「人命は地球より重い」。1977年のダッカ事件の際の福田赳夫元首相の言葉が繰り返し浮かぶ。パリ発東京行きの日航機が日本赤軍に乗っ取られ、バングラデシュのダッカ空港に着陸。服役中の仲間の釈放と身代金600万ドルという犯人側の要求に福田首相が応じ、人質の乗員乗客は解放された。冒頭の言葉と超法規的措置で釈放した首相の判断が印象に残る
 
 過激派「イスラム国」とみられるグループによる日本人2人の人質事件で、殺害警告の期限が、きょう午後2時50分に迫った。2億ドルの身代金を支払えば、新たなテロ活動の資金となる恐れが強い。

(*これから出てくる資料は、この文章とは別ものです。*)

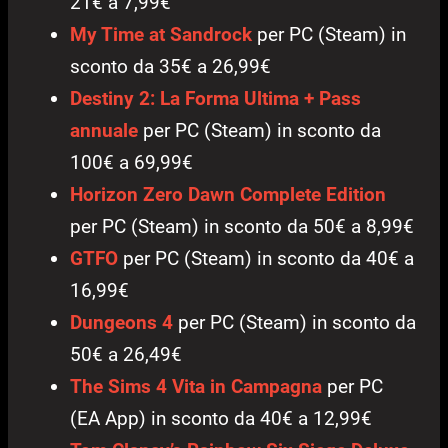
21€ a 7,99€
My Time at Sandrock
per PC (Steam) in
sconto da 35€ a 26,99€
Destiny 2: La Forma Ultima + Pass
annuale
per PC (Steam) in sconto da
100€ a 69,99€
Horizon Zero Dawn Complete Edition
per PC (Steam) in sconto da 50€ a 8,99€
GTFO
per PC (Steam) in sconto da 40€ a
16,99€
Dungeons 4
per PC (Steam) in sconto da
50€ a 26,49€
The Sims 4 Vita in Campagna
per PC
(EA App) in sconto da 40€ a 12,99€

されど「人命は-」だ
 
 「なぜ、わざわざ危険な地域に行くのか」「身代金は日本国民の税金で賄われるのに」との声もある。どんな解決策を見いだすのか
 
 米国のケネディ元大統領は東西冷戦時代、東ドイツ内の陸の孤島だった西ベルリンを訪れ、「一人が奴隷の身にあれば、全ての人が自由というわけではない」と演説し「私もベルリン市民だ」という連帯の言葉で市民を励ました。今、テロを憎む全ての人々が2人の人質の支えになりたい
 
 一般教書演説でテロとの戦いを訴えた米国のオバマ大統領も、ケネディ氏同様、苦境にある人の真の力になってほしい。水面下の交渉も含め、安倍晋三首相と政府の救出努力に期待する。